Hundreds of migrants at a time are being held by a kidnapping gang at a house in Macedonia. Reporter Ramita Navai tracked the house down.
The messages from Mohammed were desperate: please help us; we are so scared.
Mohammed then describes the conditions – about 300 migrants locked inside a few small rooms, crushed in so tightly at times it was hard to breath; at night bodies piled on top of each other to sleep. The house was patrolled by armed guards 24 hours a day, the windows were blacked out with bin bags. Beatings were frequent. Food was scarce. There was no escape.
He sent the messages from his phone when the kidnappers had turned on the internet. The hostages were told to contact their families to send ransom money. But Mohammed and his friend Ahmed, both university students from Syria, had no one to turn to.
Ahmed has not heard from his family since he fled the bombing and Mohammed’s mother has lost everything in the war. When they left their home town Aleppo they could never imagine they would find themselves hostages in the heart of Europe, human commodities traded by Afghan people smugglers.

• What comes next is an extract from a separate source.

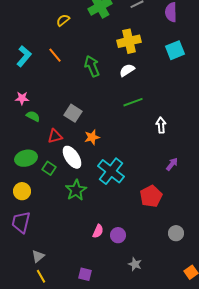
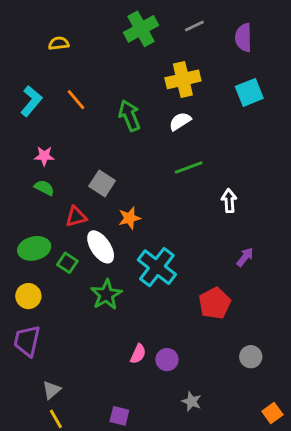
yellow semicircle: (63, 20) -> (59, 43), moved, turned 32
pink star: (22, 98) -> (44, 156), moved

What began as a desperate message from these two students lifted a lid on an operation that generates millions of euros a year for criminal networks that extend back to the bad lands of Afghanistan.
I was forwarded the messages by a contact and began to investigate their story, retracing the journey that Ahmed and Mohammed had taken from where they were kidnapped – the border area between Greece and Macedonia.

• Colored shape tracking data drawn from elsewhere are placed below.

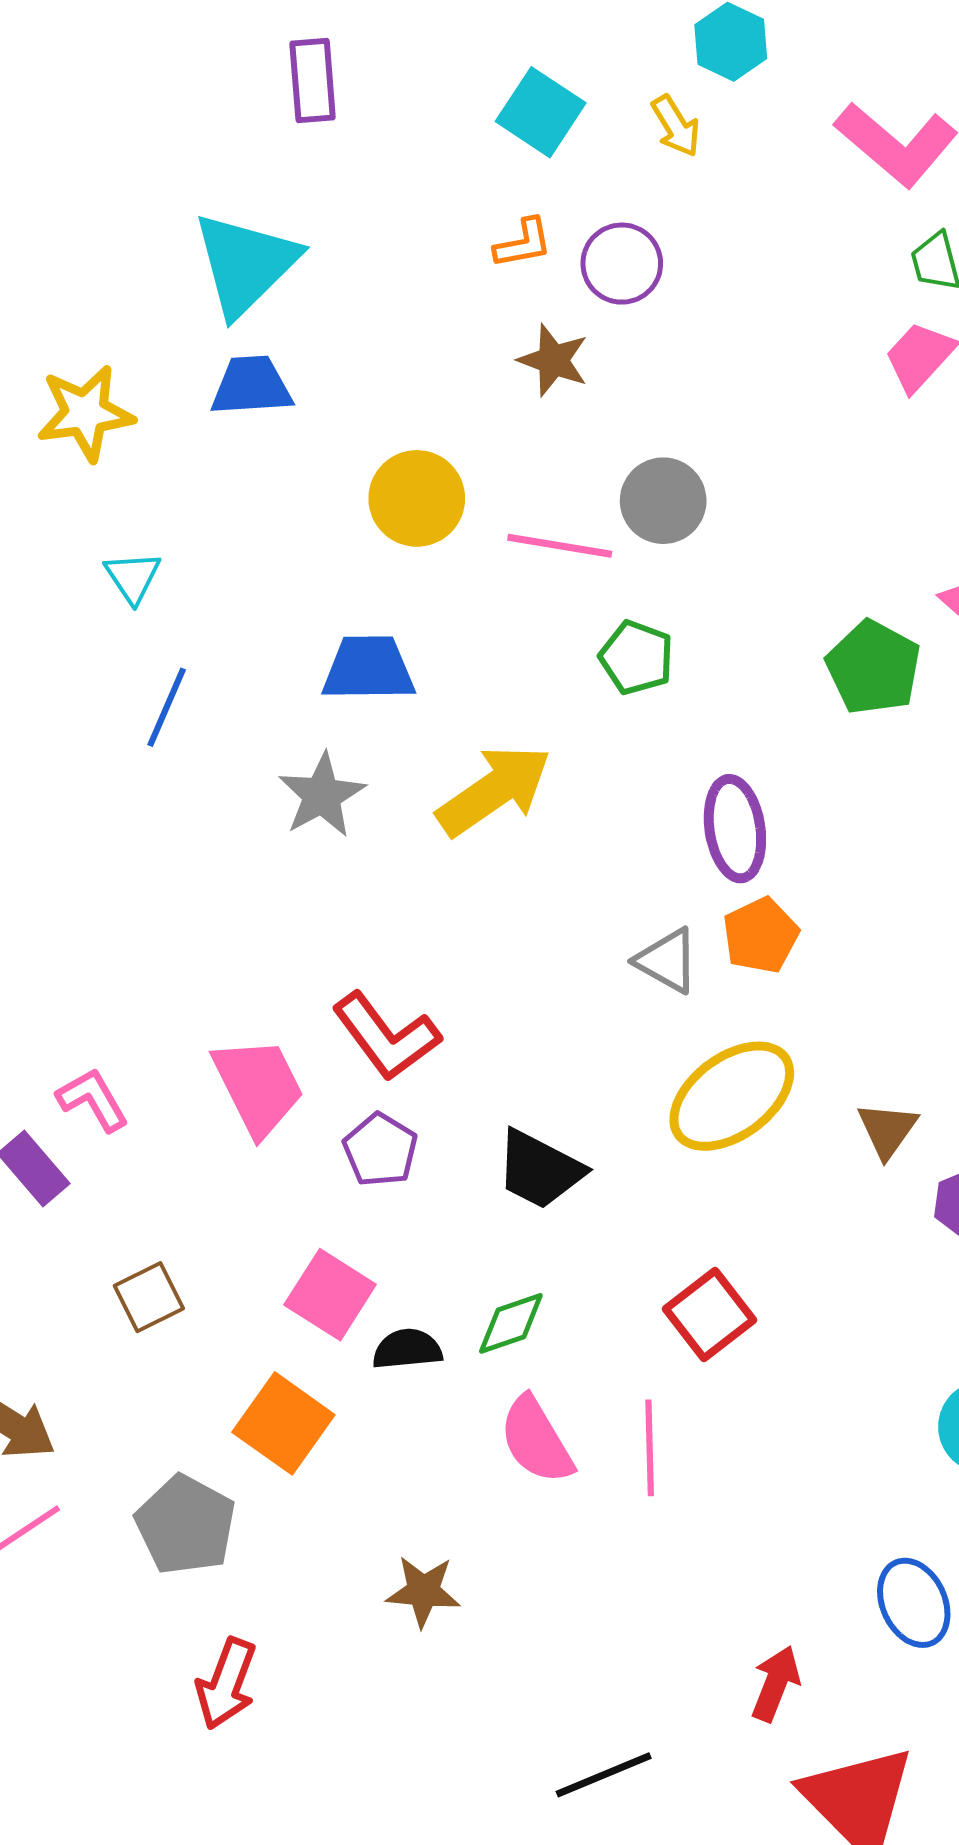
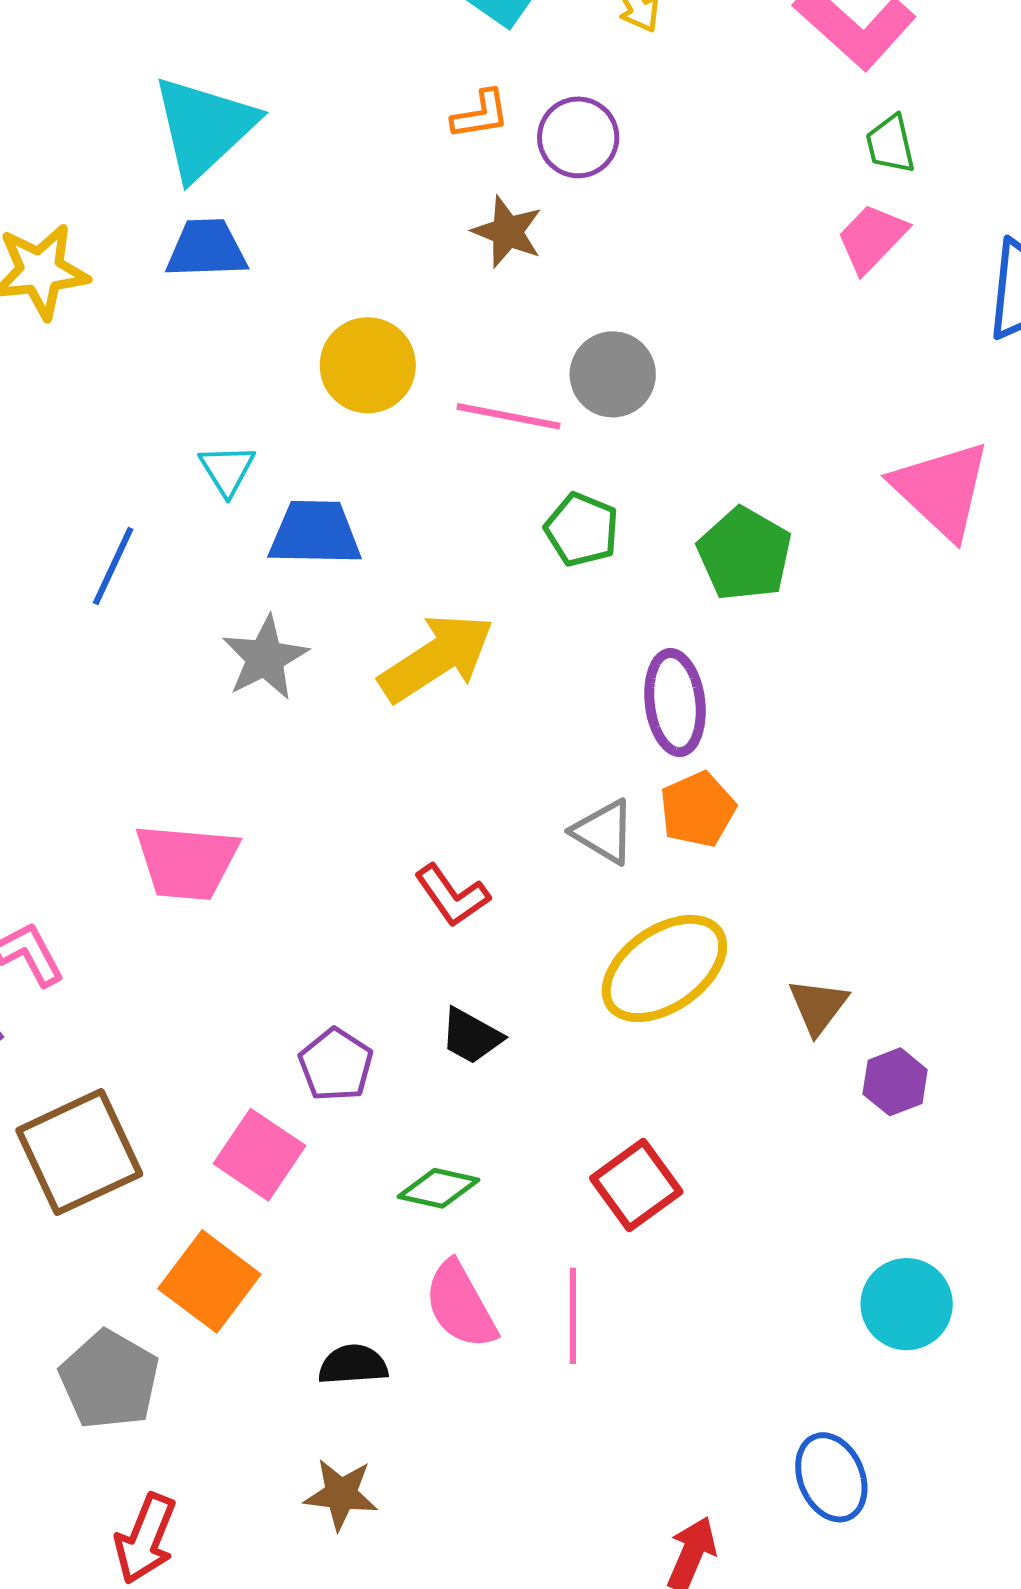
cyan triangle: (133, 577) -> (227, 470), moved
green pentagon: (873, 667) -> (745, 554), moved
red L-shape: (386, 1036) -> (452, 895), moved, size x0.7
pink trapezoid: (258, 1086) -> (187, 862), moved, turned 120
purple pentagon: (380, 1150) -> (336, 1065), moved
black trapezoid: (540, 1170) -> (471, 1036), size x0.7
brown square: (149, 1297) -> (79, 1152), size x1.8
green diamond: (511, 1323) -> (439, 1188), turned 30
black semicircle: (407, 1349) -> (353, 1365), moved
brown star: (423, 1591) -> (341, 1494), moved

Here, under willow trees and in fields of wild flowers and poppies, over 500 migrants camp out every night, most of them sleeping rough; some families find shelter in disused barns and outhouses.
This may be Europe, but this is Afghan smuggler territory and scores of Afghan people smugglers swarm the undergrowth, negotiating cash deals with migrants to take them to Western Europe.
The smugglers are armed with machetes to protect themselves and their charges against the criminal gangs that stalk the woods robbing them of mobile phones and cash.
The drill is nearly always the same: at dusk, the smugglers lead groups of migrants into Macedonia. At Gevgelija station the migrants are loaded into the windowless wagons of freight trains that heat like furnaces in the sun, and transported like cattle across the country. But every week, hundreds are not arriving in Serbia as planned.
Instead, their train is intercepted by a kidnapping ring. Guards wielding batons and knives are waiting for them – for the Syrians, Iraqis, Yemenis, Libyans; for all those fleeing bloodshed and death – and when they stumble out of their metal boxes, often gasping for air and delirious with panic and thirst – they are made to march two hours north to a small ethnic Albanian village called Vaksintse.
My investigation led me to that village. Mohammed and Ahmed’s mobile phone had logged the exact GPS coordinates of the house where they were held.
The locals here are weary of outsiders. A few weeks ago a firefight between ethnic Albanian rebels and the Macedonian police in the nearby town of Kumanovo left 18 dead, eight of them members of Macedonia’s Special Forces.
This has always been a part of Europe that has lived on the fringes of the law. A landscape where the mafia rule and blood ties are far stronger than any nation state.
Mohammed and Ahmed escaped during that attack, when the house was unexpectedly evacuated. Their captors had taken them into nearby woods where they slipped away, along with a young man from Yemen; the others were too scared to follow and remained in captivity.
As we approached the house the presence of a local person from our team reassured the villagers. They told us they hear shouting every night.
From the outside it was just as Mohammad and Ahmed had described, it was also patrolled by Afghan guards who would not let me close. The guards were reluctant to speak, and clearly thrown by someone talking to them in their own language.
“Are their immigrants in the house ?” I asked. “No. There is no one in here. Leave now.”
But I had seen the backs of heads through a window – before it had been shut. The shadows of people who had fled mayhem and dictatorship and were now having to buy their freedom from gangsters – many of whom probably started life as refugees themselves.
We’d learned that when they were taken to “the house” they were forced to pay anywhere from €500 to €1,000 to get out and to start the lonely walk into Serbia. Syrians are charged more than others as they are deemed to be richer.
This is big business. In only a few hours in Belgrade, I met 10 different people who had been kidnapped and held by the gang – some of them in a different house to where Mohammed and Ahmed were kept.
A smuggler who knew about the house told me that over a thousand are extorted every week. There will be inevitable fears of connections between the gangsters and international terrorism.
But there are also more immediate dangers. When they started making phone calls, the villagers told us we should leave. The Afghans were one thing. But what they feared more was who was taking those calls. High powered ethnic Albanian mafia – the sort of men who can take on the Macedonian state in open combat and could be relied on to violently protect their share in the profits from human traffic.
We have passed on the coordinates to the house to the Macedonian police. They said they would look into our allegations. But until they do, if they ever dare, it’s clear that the distant families of hostages – hundreds of men, women, and children, mostly refugees from war – are being fleeced for the last of what they have.